Non-Hermitian Hamiltonians and stability of pure states

TL;DR

This paper investigates how quantum fluctuations and environment-induced anti-Hermitian Hamiltonian parts can cause pure states to become unstable and evolve into mixed states, with a formalism applicable to open quantum systems.

Contribution

It introduces a quantum-statistical framework for analyzing the stability of pure states under non-Hermitian Hamiltonians, including derivation of stability equations and analysis of solvable models.

Findings

Pure states can become unstable due to quantum fluctuations.

Anti-Hermitian parts of Hamiltonians control instability.

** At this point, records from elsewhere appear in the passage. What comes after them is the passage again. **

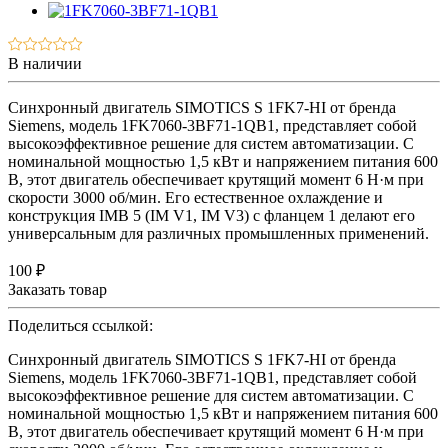
В наличии
Синхронный двигатель SIMOTICS S 1FK7-HI от бренда
Siemens, модель 1FK7060-3BF71-1QB1, представляет собой
высокоэффективное решение для систем автоматизации. С
номинальной мощностью 1,5 кВт и напряжением питания 600
В, этот двигатель обеспечивает крутящий момент 6 Н·м при
скорости 3000 об/мин. Его естественное охлаждение и
конструкция IMB 5 (IM V1, IM V3) с фланцем 1 делают его
универсальным для различных промышленных применений.
100 ₽
Заказать товар
Поделиться ссылкой:
Синхронный двигатель SIMOTICS S 1FK7-HI от бренда
Siemens, модель 1FK7060-3BF71-1QB1, представляет собой
высокоэффективное решение для систем автоматизации. С
номинальной мощностью 1,5 кВт и напряжением питания 600
В, этот двигатель обеспечивает крутящий момент 6 Н·м при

Stability analysis applied to two-state models.

Abstract

We demonstrate that quantum fluctuations can cause, under certain conditions, the dynamical instability of pure states that can result in their evolution into mixed states. It is shown that the degree and type of such an instability are controlled by the environment-induced anti-Hermitian parts of Hamiltonians. Using the quantum-statistical approach for non-Hermitian Hamiltonians and related non-linear master equation, we derive the equations that are necessary to study the stability properties of any model described by a non-Hermitian Hamiltonian. It turns out that the instability of pure states is not preassigned in the evolution equation but arises as the emergent phenomenon in its solutions. In order to illustrate the general formalism and different types of instability that may occur, we perform the local stability analysis of some exactly solvable two-state models, which can be used in the theories of open quantum-optical and spin systems.